November 17, 2023What a difference a dragon makes, huh? There’s a lot I find misjudged and misguided in Apple TV+‘s Monarch: Legacy of Monsters at this early stage, but they got at least this much right: They ended their two-episode series premiere with a huge berserk reptilian creature emerging from the wreck of a sunken World War II battleship that’s now on land for some reason. After all, this is not Monarch: Legacy of America’s Next Top Best Friend. There’s a promise the show makes with its very title, and it knows it has to deliver.
I’m not sure it’s delivering on much else at the moment, unfortunately. Once again written by co-developer and showrunner Chris Black and directed by Matt Shakman, this episode (“Departure”) is not, as I’d hoped, all delivery after the first episode’s setup. It’s basically more of the same.
I reviewed the second episode of Monarch: Legacy of Monsters for Decider.
“Monarch: Legacy of Monsters” thoughts, Season One, Episode One: “Aftermath”
November 17, 2023The MonsterVerse is a mixed bag. As an official welding together of the big screen’s two biggest giant-monster icons, Godzilla and King Kong, it mostly does what it needs to do, i.e. toss giant monsters at each other and get out of the way. But there’s a pretty wide range of quality in terms of the movies surrounding those monster fights. Kong: Skull Island is a charmingly berserk adventure-movie throwback, with a fun cast of memorable little characters. This puts it head and shoulders above the three Godzilla-led entries in the series, in which the characters range from inert to inane. But there are some truly awe-inspiring, almost cosmic monster visuals in Godzilla: King of the Monsters, and Godzilla vs. Kong has the lizard/ape action you crave.

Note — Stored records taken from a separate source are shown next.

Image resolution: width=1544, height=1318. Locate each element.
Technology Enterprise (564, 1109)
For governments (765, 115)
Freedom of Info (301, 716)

The biggest disappointment in the series is its opening entry, 2014’s Godzilla, for two reasons. First, it hides its monster effects by staging its fights at night, an annoying maneuver also employed by Pacific Rim. Second, it fails completely to deliver on the horror promised by the Bryan Cranston–heavy trailer (not least by killing off Bryan Cranston after the second reel). One of the reasons the subsequent entry, Kong, feels so strong is because it does just the opposite: It focuses squarely on its best actors, roots itself in horror with genuinely gruesome kills, and shows us its titans clashing in glorious broad daylight.
So there’s a template to be followed for Monarch: Legacy of Monsters, the new TV show set in the MonsterVerse — a set of Giant Radioactive Do’s and Don’t’s already established by the franchise. What approach will showrunner Chris Black, who developed the show with Matt Fraction, wind up taking?
It’s unlike me, but with Monarch I banked all the reviews I could in advance, so I’ve seen and reviewed the first eight episodes. My initial reviews won’t reflect it, but the show does get much better as it goes. The material centered on romance and on Godzilla himself is very strong by the end. The Russells are as good as you’d expect and Mari Yamamoto is really something.